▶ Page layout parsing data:
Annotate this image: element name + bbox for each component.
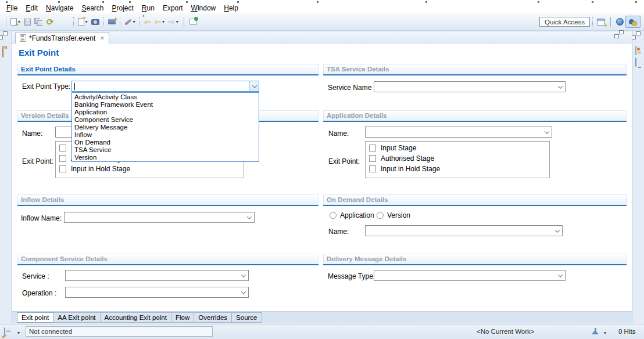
camera-icon bbox=[91, 19, 99, 25]
menu-edit[interactable]: Edit bbox=[22, 3, 42, 13]
listbox-option[interactable]: On Demand bbox=[72, 139, 259, 146]
combo-arrow-button[interactable] bbox=[553, 226, 562, 236]
listbox-option[interactable]: Activity/Activity Class bbox=[72, 93, 259, 101]
combo-value bbox=[66, 287, 239, 297]
application-name-label: Name: bbox=[328, 129, 349, 138]
tab-accounting-exit-point[interactable]: Accounting Exit point bbox=[100, 312, 171, 323]
checkbox-input-in-hold-stage[interactable] bbox=[369, 165, 376, 172]
listbox-option[interactable]: Inflow bbox=[72, 131, 259, 139]
new-wizard-icon bbox=[78, 18, 84, 26]
listbox-option[interactable]: Component Service bbox=[72, 116, 259, 124]
listbox-option[interactable]: Application bbox=[72, 109, 259, 116]
checkbox-input-stage[interactable] bbox=[59, 145, 66, 152]
service-combo[interactable] bbox=[65, 270, 249, 281]
chevron-down-icon bbox=[558, 84, 563, 88]
tab-exit-point[interactable]: Exit point bbox=[17, 312, 53, 323]
right-strip-outline-button[interactable] bbox=[635, 46, 636, 55]
menu-navigate[interactable]: Navigate bbox=[42, 3, 77, 13]
application-name-combo[interactable] bbox=[365, 127, 552, 138]
combo-arrow-button[interactable] bbox=[556, 82, 565, 92]
web-perspective-button[interactable] bbox=[614, 16, 625, 28]
radio-application[interactable] bbox=[330, 212, 337, 219]
pin-editor-button[interactable] bbox=[188, 16, 199, 28]
operation-combo[interactable] bbox=[65, 287, 249, 298]
menu-export[interactable]: Export bbox=[159, 3, 187, 13]
chevron-down-icon bbox=[558, 272, 563, 277]
open-perspective-button[interactable] bbox=[595, 16, 607, 28]
application-stage-group: Input Stage Authorised Stage Input in Ho… bbox=[365, 141, 550, 178]
on-demand-name-combo[interactable] bbox=[365, 225, 563, 236]
quick-access-box[interactable]: Quick Access bbox=[539, 17, 590, 27]
message-type-combo[interactable] bbox=[374, 270, 566, 281]
section-application-details: Application Details Name: Exit Point: In… bbox=[323, 110, 627, 192]
chevron-down-icon bbox=[252, 83, 256, 88]
refresh-button[interactable]: ⟳ bbox=[45, 16, 56, 28]
combo-arrow-button[interactable] bbox=[239, 271, 248, 280]
left-strip-project-explorer-button[interactable] bbox=[2, 49, 3, 57]
combo-arrow-button[interactable] bbox=[245, 212, 254, 222]
checkbox-input-in-hold-stage[interactable] bbox=[59, 165, 66, 172]
save-all-button[interactable] bbox=[33, 16, 45, 28]
back-button[interactable]: ⇦▾ bbox=[152, 16, 166, 28]
menu-bar: File Edit Navigate Search Project Run Ex… bbox=[0, 3, 644, 13]
radio-label: Application bbox=[340, 211, 374, 219]
right-strip-console-button[interactable] bbox=[635, 58, 636, 66]
editor-tab-fundstransfer[interactable]: *FundsTransfer.event ✕ bbox=[15, 32, 109, 44]
menu-search[interactable]: Search bbox=[77, 3, 108, 13]
listbox-option[interactable]: Delivery Message bbox=[72, 124, 259, 131]
radio-version[interactable] bbox=[377, 212, 384, 219]
checkbox-authorised-stage[interactable] bbox=[369, 155, 376, 162]
combo-value bbox=[366, 127, 542, 137]
chevron-down-icon bbox=[545, 129, 549, 134]
active-perspective-button[interactable] bbox=[625, 16, 641, 28]
inflow-name-combo[interactable] bbox=[64, 212, 255, 223]
listbox-option[interactable]: Version bbox=[72, 154, 259, 161]
close-icon[interactable]: ✕ bbox=[98, 35, 105, 41]
combo-arrow-button[interactable] bbox=[249, 81, 259, 91]
forward-button[interactable]: ⇨▾ bbox=[166, 16, 180, 28]
menu-window[interactable]: Window bbox=[187, 3, 220, 13]
new-file-icon bbox=[10, 18, 17, 26]
tab-source[interactable]: Source bbox=[231, 312, 262, 323]
connect-icon bbox=[4, 327, 5, 337]
checkbox-authorised-stage[interactable] bbox=[59, 155, 66, 162]
inflow-name-label: Inflow Name: bbox=[21, 214, 62, 222]
section-exit-point-details: Exit Point Details Exit Point Type: Acti… bbox=[17, 64, 319, 108]
combo-arrow-button[interactable] bbox=[239, 287, 248, 297]
menu-help[interactable]: Help bbox=[220, 3, 242, 13]
work-context-caret[interactable]: ▾ bbox=[604, 331, 606, 336]
section-rule bbox=[17, 74, 319, 75]
main-toolbar: ▾ ⟳ ▾ ▾ ✦⇦ ⇦▾ ⇨▾ Quick Access bbox=[0, 13, 644, 31]
service-label: Service : bbox=[22, 272, 49, 280]
service-name-combo[interactable] bbox=[374, 81, 566, 92]
chevron-down-icon bbox=[241, 272, 246, 277]
refresh-icon: ⟳ bbox=[46, 17, 54, 27]
section-title: Delivery Message Details bbox=[323, 254, 627, 264]
combo-arrow-button[interactable] bbox=[542, 127, 552, 137]
back-arrow-icon: ⇦ bbox=[154, 18, 161, 26]
back-to-annotation-button[interactable]: ✦⇦ bbox=[142, 16, 153, 28]
menu-run[interactable]: Run bbox=[138, 3, 159, 13]
new-button[interactable]: ▾ bbox=[9, 16, 22, 28]
snapshot-button[interactable] bbox=[90, 16, 101, 28]
menu-file[interactable]: File bbox=[2, 3, 22, 13]
exit-point-type-combo[interactable] bbox=[71, 81, 259, 92]
listbox-option[interactable]: Banking Framework Event bbox=[72, 101, 259, 109]
exit-point-type-listbox[interactable]: Activity/Activity Class Banking Framewor… bbox=[71, 92, 259, 162]
save-button[interactable] bbox=[22, 16, 33, 28]
tab-overrides[interactable]: Overrides bbox=[194, 312, 232, 323]
checkbox-input-stage[interactable] bbox=[369, 145, 376, 152]
new-wizard-button[interactable]: ▾ bbox=[76, 16, 90, 28]
menu-project[interactable]: Project bbox=[108, 3, 137, 13]
connect-dropdown-caret[interactable]: ▾ bbox=[17, 331, 20, 336]
tab-aa-exit-point[interactable]: AA Exit point bbox=[53, 312, 100, 323]
toolbar-separator bbox=[120, 17, 120, 27]
deploy-button[interactable] bbox=[106, 16, 117, 28]
toolbar-separator bbox=[73, 17, 74, 27]
connect-button[interactable] bbox=[4, 328, 5, 336]
section-rule bbox=[17, 205, 319, 206]
tab-flow[interactable]: Flow bbox=[171, 312, 194, 323]
run-external-tool-button[interactable]: ▾ bbox=[123, 16, 137, 28]
combo-arrow-button[interactable] bbox=[556, 271, 565, 280]
listbox-option[interactable]: TSA Service bbox=[72, 146, 259, 154]
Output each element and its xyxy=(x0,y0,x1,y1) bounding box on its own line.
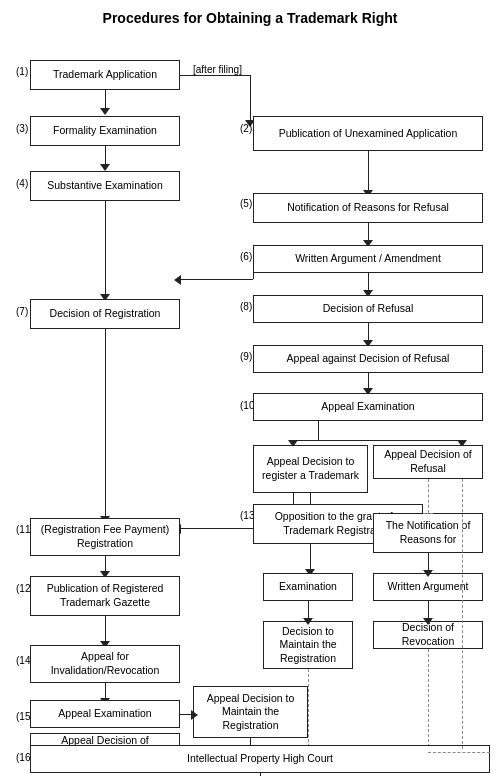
label-6: (6) xyxy=(240,251,252,262)
line-rev-ip-dash xyxy=(428,649,429,752)
line-dm-ip-dash xyxy=(308,669,309,752)
label-4: (4) xyxy=(16,178,28,189)
box-substantive-examination: Substantive Examination xyxy=(30,171,180,201)
box-trademark-application: Trademark Application xyxy=(30,60,180,90)
label-3: (3) xyxy=(16,123,28,134)
line-adr-opp-dash xyxy=(428,479,429,513)
box-ip-high-court: Intellectual Property High Court xyxy=(30,745,490,773)
arrow-fe-se xyxy=(100,164,110,171)
label-2: (2) xyxy=(240,123,252,134)
arrow-wa2-rev xyxy=(423,618,433,625)
box-appeal-against: Appeal against Decision of Refusal xyxy=(253,345,483,373)
box-appeal-decision-refusal: Appeal Decision of Refusal xyxy=(373,445,483,479)
label-7: (7) xyxy=(16,306,28,317)
box-written-argument2: Written Argument xyxy=(373,573,483,601)
line-pub-notif xyxy=(368,151,369,193)
arrow-ta-fe xyxy=(100,108,110,115)
line-ta-pub-h xyxy=(180,75,250,76)
box-written-argument: Written Argument / Amendment xyxy=(253,245,483,273)
arrow-wa-se xyxy=(174,275,181,285)
line-adr-ip-dash xyxy=(462,479,463,749)
after-filing-label: [after filing] xyxy=(193,64,242,75)
box-notification-reasons: The Notification of Reasons for xyxy=(373,513,483,553)
label-9: (9) xyxy=(240,351,252,362)
box-formality-examination: Formality Examination xyxy=(30,116,180,146)
box-notification-refusal: Notification of Reasons for Refusal xyxy=(253,193,483,223)
page-title: Procedures for Obtaining a Trademark Rig… xyxy=(8,10,492,26)
box-appeal-examination: Appeal Examination xyxy=(253,393,483,421)
box-examination: Examination xyxy=(263,573,353,601)
line-opp-exam xyxy=(310,544,311,572)
box-appeal-decision-maintain: Appeal Decision to Maintain the Registra… xyxy=(193,686,308,738)
box-decision-refusal: Decision of Refusal xyxy=(253,295,483,323)
box-appeal-invalidation: Appeal for Invalidation/Revocation xyxy=(30,645,180,683)
line-ae-adr-v xyxy=(318,421,319,441)
diagram: (1) Trademark Application (3) Formality … xyxy=(8,38,492,776)
line-pub-v xyxy=(250,75,251,123)
box-registration-fee: (Registration Fee Payment) Registration xyxy=(30,518,180,556)
box-decision-revocation: Decision of Revocation xyxy=(373,621,483,649)
line-ae-branch-h xyxy=(293,440,463,441)
box-appeal-decision-register: Appeal Decision to register a Trademark xyxy=(253,445,368,493)
box-appeal-examination2: Appeal Examination xyxy=(30,700,180,728)
box-publication-unexamined: Publication of Unexamined Application xyxy=(253,116,483,151)
line-fe-se xyxy=(105,146,106,164)
arrow-exam-dm xyxy=(303,618,313,625)
box-decision-maintain: Decision to Maintain the Registration xyxy=(263,621,353,669)
box-decision-registration: Decision of Registration xyxy=(30,299,180,329)
line-dr-reg-v xyxy=(105,329,106,519)
line-ta-fe xyxy=(105,90,106,108)
label-5: (5) xyxy=(240,198,252,209)
box-publication-gazette: Publication of Registered Trademark Gaze… xyxy=(30,576,180,616)
arrow-ae2-adm xyxy=(191,710,198,720)
line-pg-appeal xyxy=(105,616,106,644)
label-1: (1) xyxy=(16,66,28,77)
line-ip-h-dash xyxy=(428,752,490,753)
line-se-dr-v xyxy=(105,201,106,297)
arrow-notif2-wa2 xyxy=(423,570,433,577)
line-wa-se-v xyxy=(253,259,254,279)
page: Procedures for Obtaining a Trademark Rig… xyxy=(0,0,500,776)
label-8: (8) xyxy=(240,301,252,312)
line-adr-opp-dash-h xyxy=(423,513,433,514)
line-wa-se-h xyxy=(180,279,253,280)
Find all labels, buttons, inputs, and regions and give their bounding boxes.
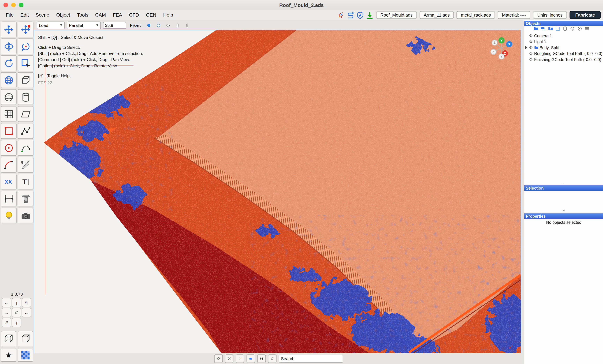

▶ Goal of the exercise:
Which of the lines above hold the string "publication"? Pick each of them out.

▶ Answer to the problem:
box-publication-unexamined: Publication of Unexamined Application xyxy=(253,116,483,151)
box-publication-gazette: Publication of Registered Trademark Gaze… xyxy=(30,576,180,616)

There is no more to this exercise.